When it comes to the massive data breach at the state Department of Revenue, a lot of South Carolinians have heard about it and don’t think enough was done to stop it, a survey finds.
Three of four South Carolinians said the state government did not have adequate protection when hackers stole financial data belonging to 6.4 million taxpayers, children and businesses, according to exclusive Winthrop University poll questions asked for The State.
The survey questions also found more than nine out of 10 South Carolinians had heard about the hacking – an unusually high number based on typical news-gathering habits, Winthrop political scientist Scott Huffmon said.
The hacking incident could come back to haunt the political fortunes of first-term Republican Gov. Nikki Haley.
Haley’s approval rating – at 38 percent among the almost 1,000 South Carolinians surveyed – is even lower among those who thought the state failed to protect personal data such as Social Security numbers – dropping to 35 percent, according to the poll.
Meanwhile, Haley’s job disapproval mark – 41 percent among all surveyed – jumped to 46 percent among those unhappy with how the state protected the information.
Huffmon said some of the increased negativity thrown at Haley might not be because of her job performance with the breach. “I’d say it is more likely for those who disapprove of Haley to assign blame for failing to adequately secure the data to the ‘South Carolina government’ for whom Haley is the public face,” he said.
However, political consultants say the hacking represents the biggest crisis of Haley’s two years in office and could define her re-election bid in 2014 if she decides to run.
Haley is contending with people who are upset that it took the state 16 days, after it first learned of the breach, to tell the public and about facts changing at press briefings.
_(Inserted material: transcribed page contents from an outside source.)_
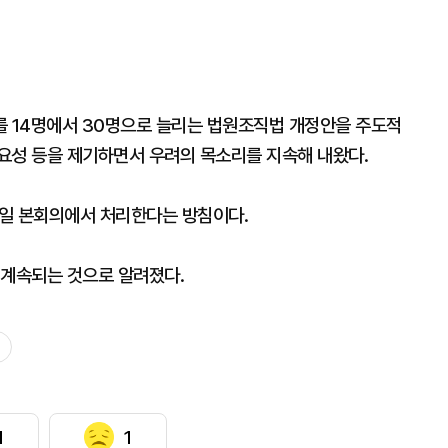
를 14명에서 30명으로 늘리는 법원조직법 개정안을 주도적
요성 등을 제기하면서 우려의 목소리를 지속해 내왔다.
5일 본회의에서 처리한다는 방침이다.
 계속되는 것으로 알려졌다.
1
1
Initially, for example, the governor said nothing could have stopped the hackers and no businesses information was stolen.
“It’s hard to tell if we’ve heard the end of the hacking story,” Columbia-based political consultant Steve Fooshe said.
‘I’m sorry’ not enough
Thieves swiped Social Security numbers and other sensitive data belonging to 3.8 million taxpayers with 1.9 million dependents as well as nearly 700,000 businesses in mid-September. The hacking of the mostly unencrypted data is thought to be the largest-ever nationwide at a state agency.
The significant show of concern about the hacking incident in the poll means state officials need to come up with a proportional response, Huffmon said.
“They need to make a big show about beefing up security,” he said. S.C. residents “will need to know how their data will be protected in the future. A simple ‘I’m sorry’ won’t be enough.”
Haley has not apologized, but she now says the state could have done more to protect sensitive financial data. She also has blamed Internal Revenue Service regulations that did not require that states encrypt tax data resting in computer servers.
“Gov. Haley certainly counts herself among the 74.6 percent of South Carolinians who think the state was not providing state-of-the-art computer security,” her spokesman Rob Godfrey said. “South Carolina was way behind, and we’re fixing it as quickly as we can.”
The state has taken several steps, costing $20 million so far, to safeguard information and to help people whose Social Security numbers and other data were swiped.
The Revenue Department is spending $5 million to encrypt tax information. More than 900,000 taxpayers also have signed up for a free year of credit monitoring under a $12 million state contract with Experian. The state Senate and S.C. House also have appointed special investigative committees to look into the breach that could propose legislation to improve security.
“I see this as a huge failure on the part of South Carolina,” said House Minority Leader Harry Ott, a Calhoun Democrat who is vice chair of the hacking committee. “I do not believe enough has been done.”
State Rep. Dwight Loftis, a Greenville Republican who is a member of the hacking committee, said, for the third straight year, he plans to introduce a bill to make the state chief information officer, in charge of state computer systems, a cabinet-level job. State agencies individually run their own computer operations now.
“Maybe it will get some more attention this time,” Loftis said.
Other measures could include outsourcing some computer security work to get the latest expertise, Loftis said. “Yes, it’s expensive, but how much does the hacking cost all those people?”
‘This affects everyone’
The number of South Carolinians with some knowledge of the breach was higher than Huffmon expected, based on the estimated 40 percent of people who do not regularly watch the news or get their news from cable television, which does not regularly cover state issues.
About 73 percent of those polled said they were very or somewhat familiar with the breach. Another 18.5 percent said they heard about the cyber attack but did not know the details.
Only 8.3 percent of respondents had no clue that hackers might have stolen their tax data.
“When you have people who are not following general news knowing about this, you’re going to need to address this in a meaningful way,” Huffmon said. “This is not some arcane policy. This affects everyone.”
Letters to consumers and businesses notifying them of the breach should start going out this week. Those letters will include alerts for the 3.3 million taxpayers whose bank account numbers were exposed because that routing information had been used to get direct deposit of refunds. The data stolen dates back to 1998 but affected only tax returns that were filed electronically.
Winthrop surveyed 929 respondents from Nov. 25 through Dec. 2. The poll has a margin of error of plus or minus 3.5 percent.